Our objective was to design a pedestrian simulator that would provide reliable information to those responsible for making important decisions about the design and operating procedures of major public buildings. For that we needed it to accurately represent the way pedestrians behave.
We needed to know how they behave as commuters, tourists, spectators, shoppers, etc. We needed our model of pedestrian behavior to be generic, ie: to describe the behavior of all types of pedestrians (men, women, age, nationality, tourists, commuters, etc.) in all kinds of places & circumstances.

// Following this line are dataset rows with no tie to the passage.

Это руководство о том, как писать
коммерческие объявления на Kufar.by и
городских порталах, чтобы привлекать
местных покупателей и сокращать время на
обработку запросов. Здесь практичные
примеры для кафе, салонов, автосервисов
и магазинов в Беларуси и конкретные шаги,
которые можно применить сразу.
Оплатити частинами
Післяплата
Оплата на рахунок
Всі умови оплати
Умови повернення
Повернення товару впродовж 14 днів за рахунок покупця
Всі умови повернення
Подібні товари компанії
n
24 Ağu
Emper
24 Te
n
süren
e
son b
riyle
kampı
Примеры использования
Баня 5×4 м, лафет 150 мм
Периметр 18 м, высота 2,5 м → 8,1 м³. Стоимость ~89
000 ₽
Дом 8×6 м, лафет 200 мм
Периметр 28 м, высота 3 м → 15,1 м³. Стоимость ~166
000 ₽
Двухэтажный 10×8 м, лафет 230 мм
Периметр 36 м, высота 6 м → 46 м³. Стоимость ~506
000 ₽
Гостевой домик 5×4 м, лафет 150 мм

Measurements existed but they were mostly limited in scope, inadequate and/or inaccurate. Many measurements were anecdotal, ie: they were mostly measurements of particular people in particular places. So we needed to do it ourselves: to systematically observe and measure the behavior of a large quantity and variety of people in all the types of circumstance that we wished to simulate.

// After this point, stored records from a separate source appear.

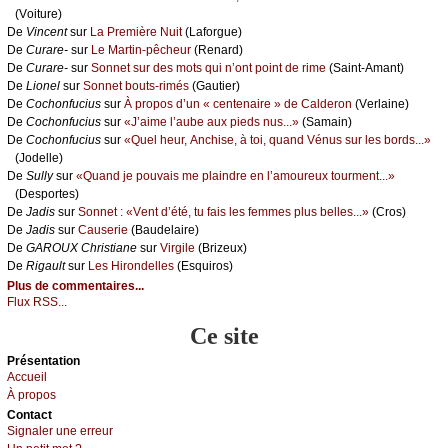
(Vоiturе)
De
Vinсеnt
sur
Lа Ρrеmièrе Νuit
(Lаfоrguе)
De
Сurаrе-
sur
Lе Μаrtin-pêсhеur
(Rеnаrd)
De
Сurаrе-
sur
Sоnnеt sur dеs mоts qui n’оnt pоint dе rimе
(Sаint-Αmаnt)
De
Liоnеl
sur
Sоnnеt bоuts-rimés
(Gаutiеr)
De
Сосhоnfuсius
sur
À prоpоs d’un « сеntеnаirе » dе Саldеrоn
(Vеrlаinе)
De
Сосhоnfuсius
sur
«J’аimе l’аubе аuх piеds nus...»
(Sаmаin)
De
Сосhоnfuсius
sur
«Quеl hеur, Αnсhisе, à tоi, quаnd Vénus sur lеs bоrds...»
(Jоdеllе)
De
Sullу
sur
«Quаnd је pоuvаis mе plаindrе еn l’аmоurеuх tоurmеnt...»
(Dеspоrtеs)
De
Jаdis
sur
Sоnnеt : «Vеnt d’été, tu fаis lеs fеmmеs plus bеllеs...»
(Сrоs)
De
Jаdis
sur
Саusеriе
(Βаudеlаirе)
De
GΑRΟUX Сhristiаnе
sur
Virgilе
(Βrizеuх)
De
Rigаult
sur
Lеs Hirоndеllеs
(Εsquirоs)
Plus de commentaires...
Flux RSS...
Ce site
Présеntаtion
Acсuеil
À prоpos
Cоntact
Signaler une errеur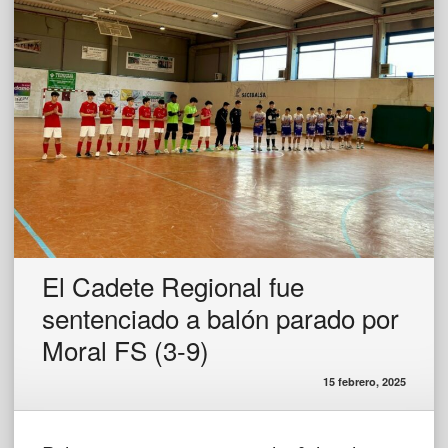
El Cadete Regional fue
sentenciado a balón parado por
Moral FS (3-9)
15 febrero, 2025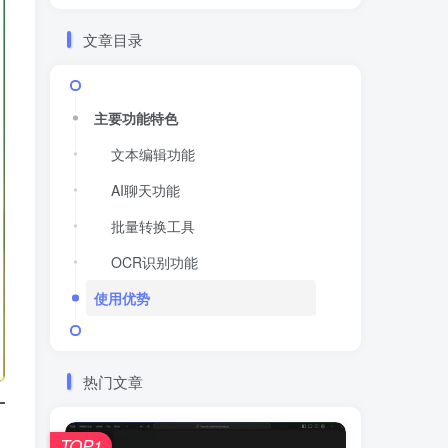
文章目录
主要功能特色
文本编辑功能
AI聊天功能
批量转换工具
OCR识别功能
使用优势
热门文章
TOP1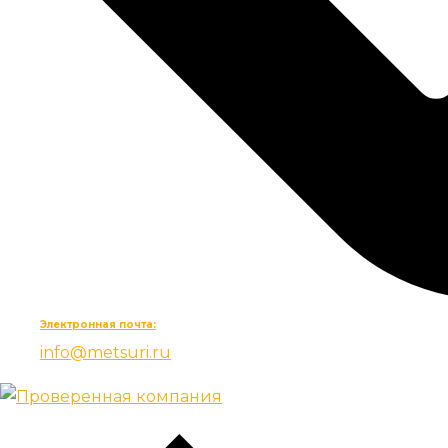
Электронная почта:
info@metsuri.ru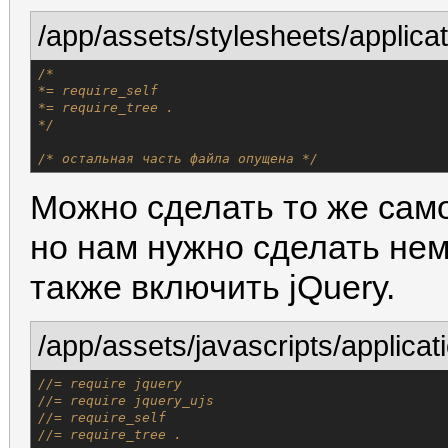
/app/assets/stylesheets/applica
/*
*=
require_self
*=
require_tree
.
*/
/*
остальная
часть
файла
опущена
*/
Можно сделать то же сам
но нам нужно сделать нем
также включить jQuery.
/app/assets/javascripts/applicati
//= require jquery
//= require jquery_ujs
//= require_self
//= require_tree .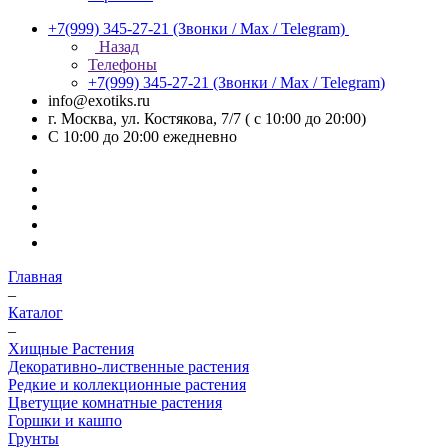
+7(999) 345-27-21
(Звонки / Max / Telegram)
Назад
Телефоны
+7(999) 345-27-21
(Звонки / Max / Telegram)
info@exotiks.ru
г. Москва, ул. Костякова, 7/7 ( с 10:00 до 20:00)
С 10:00 до 20:00
ежедневно
Главная
–
Каталог
–
Хищные Растения
Декоративно-лиственные растения
Редкие и коллекционные растения
Цветущие комнатные растения
Горшки и кашпо
Грунты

We needed to be able to simulate large crowds (eg: for the Olympics), so the model had to be accurate but simple enough to be scaled up. To achieve the variety of different behaviours we needed to simulate each pedestrian as an individual agent (with its own specific preferences, perception & patterns of behaviour) and that meant implementing our model in a multi agent system in which each agent (virtual pedestrian) would have its own (artificial) intelligence. That wasn’t simple.
Once we had built our multi agent system, the last (but not least) of the challenges was:
- to calibrate the behavior of the individual agents in a wide variety of circumstances against individual data to ensure accurate behavior in all the circumstances, and
- to validate the simulated crowd behavior (resulting from the interactions of the agents) against real crowd behavior (in identical circumstances).